**What you are asked to do:** Transcribe, word for word and without additions, each line below from the one containing "ההימור של בנימין" through the one containing "לא כך אצל טראמפ.", both ends included.

Saved entries

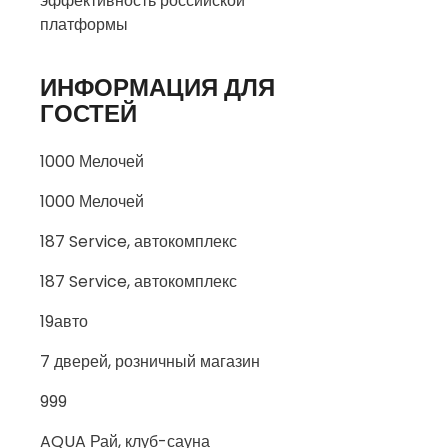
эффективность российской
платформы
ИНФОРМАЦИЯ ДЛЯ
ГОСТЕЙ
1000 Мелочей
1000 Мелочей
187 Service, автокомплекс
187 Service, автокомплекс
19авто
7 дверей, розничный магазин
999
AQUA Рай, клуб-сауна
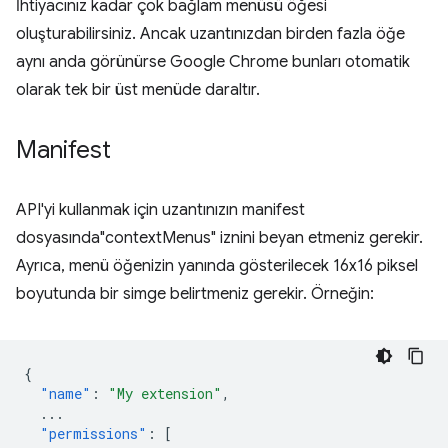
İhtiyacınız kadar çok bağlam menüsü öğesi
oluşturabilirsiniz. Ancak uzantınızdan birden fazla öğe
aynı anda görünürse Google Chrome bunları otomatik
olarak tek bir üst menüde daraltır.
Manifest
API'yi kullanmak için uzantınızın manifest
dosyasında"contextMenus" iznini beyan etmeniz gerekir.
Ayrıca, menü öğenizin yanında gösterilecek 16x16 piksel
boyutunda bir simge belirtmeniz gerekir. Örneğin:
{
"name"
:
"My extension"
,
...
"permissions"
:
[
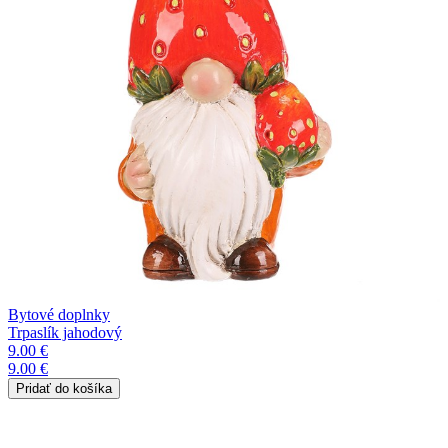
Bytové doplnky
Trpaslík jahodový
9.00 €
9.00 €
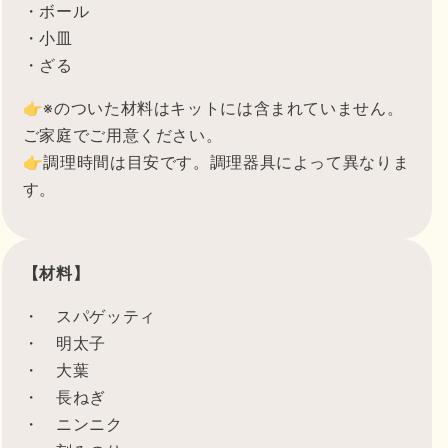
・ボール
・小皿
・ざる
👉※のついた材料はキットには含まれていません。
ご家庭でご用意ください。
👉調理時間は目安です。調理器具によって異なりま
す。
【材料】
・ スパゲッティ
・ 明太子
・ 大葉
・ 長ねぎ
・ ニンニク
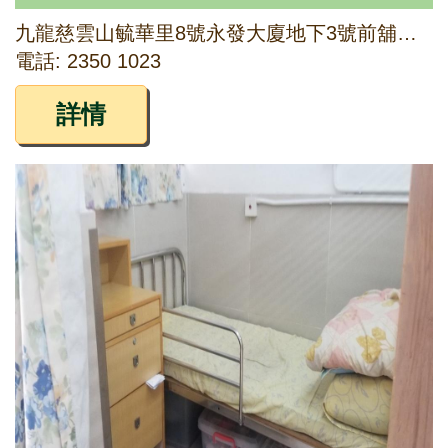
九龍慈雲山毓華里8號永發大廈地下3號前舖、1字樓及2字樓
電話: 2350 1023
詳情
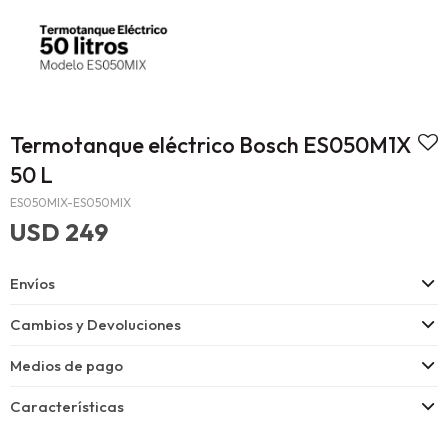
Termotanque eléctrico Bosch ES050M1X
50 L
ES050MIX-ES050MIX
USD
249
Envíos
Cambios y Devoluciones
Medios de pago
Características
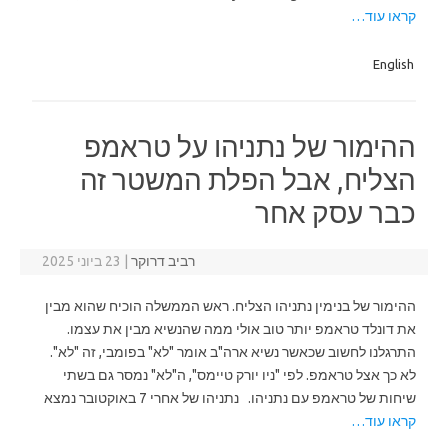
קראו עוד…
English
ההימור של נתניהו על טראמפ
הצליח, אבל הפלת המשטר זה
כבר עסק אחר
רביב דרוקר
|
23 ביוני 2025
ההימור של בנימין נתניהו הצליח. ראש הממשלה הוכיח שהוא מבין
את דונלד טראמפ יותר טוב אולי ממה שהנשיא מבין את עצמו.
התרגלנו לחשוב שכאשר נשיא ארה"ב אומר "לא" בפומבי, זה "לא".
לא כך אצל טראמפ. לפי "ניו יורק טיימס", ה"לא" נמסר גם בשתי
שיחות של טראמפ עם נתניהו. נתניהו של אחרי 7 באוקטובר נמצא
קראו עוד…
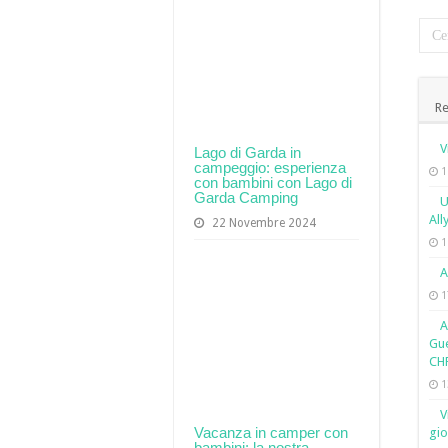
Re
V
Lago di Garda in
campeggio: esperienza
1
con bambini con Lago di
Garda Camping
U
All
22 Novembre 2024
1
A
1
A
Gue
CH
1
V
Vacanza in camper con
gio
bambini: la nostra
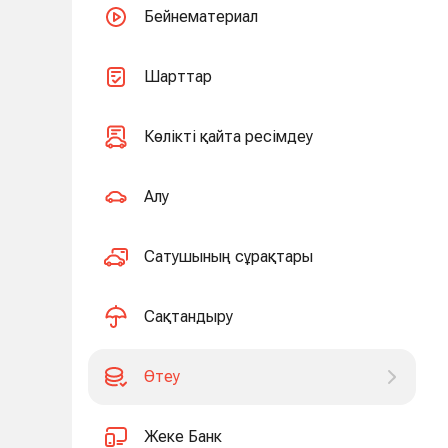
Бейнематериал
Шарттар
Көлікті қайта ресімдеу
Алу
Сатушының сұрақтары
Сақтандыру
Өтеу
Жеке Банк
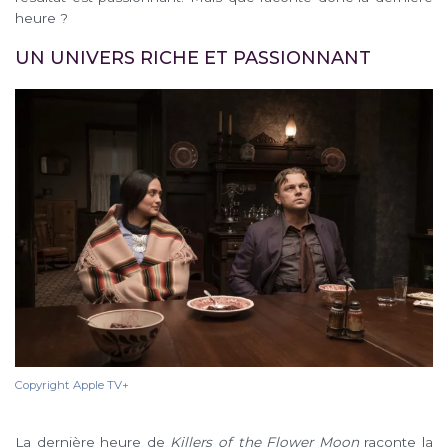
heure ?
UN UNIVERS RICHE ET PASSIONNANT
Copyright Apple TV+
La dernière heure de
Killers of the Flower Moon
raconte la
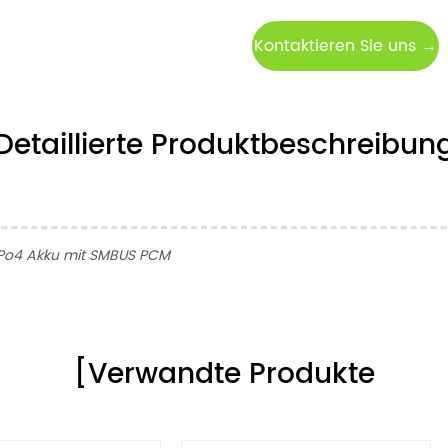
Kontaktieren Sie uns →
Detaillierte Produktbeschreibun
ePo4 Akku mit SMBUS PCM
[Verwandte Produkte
==
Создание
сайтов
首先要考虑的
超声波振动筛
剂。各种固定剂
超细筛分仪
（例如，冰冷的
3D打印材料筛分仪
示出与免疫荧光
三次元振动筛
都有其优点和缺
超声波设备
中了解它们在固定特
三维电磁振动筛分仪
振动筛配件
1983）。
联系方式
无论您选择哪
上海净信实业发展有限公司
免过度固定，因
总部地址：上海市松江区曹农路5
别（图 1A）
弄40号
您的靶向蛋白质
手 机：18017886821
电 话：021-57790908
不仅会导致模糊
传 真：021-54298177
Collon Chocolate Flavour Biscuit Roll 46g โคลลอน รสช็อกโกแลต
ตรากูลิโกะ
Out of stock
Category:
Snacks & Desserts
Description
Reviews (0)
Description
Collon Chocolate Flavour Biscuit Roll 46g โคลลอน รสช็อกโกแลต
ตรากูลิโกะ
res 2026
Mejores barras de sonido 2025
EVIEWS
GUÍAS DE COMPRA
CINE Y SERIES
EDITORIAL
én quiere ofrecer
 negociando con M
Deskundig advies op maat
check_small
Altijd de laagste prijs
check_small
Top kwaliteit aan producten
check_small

**Output of the exercise:**
ההימור של בנימין נתניהו הצליח. ראש הממשלה הוכיח שהוא מבין
את דונלד טראמפ יותר טוב אולי ממה שהנשיא מבין את עצמו.
התרגלנו לחשוב שכאשר נשיא ארה"ב אומר "לא" בפומבי, זה "לא".
לא כך אצל טראמפ. לפי "ניו יורק טיימס", ה"לא" נמסר גם בשתי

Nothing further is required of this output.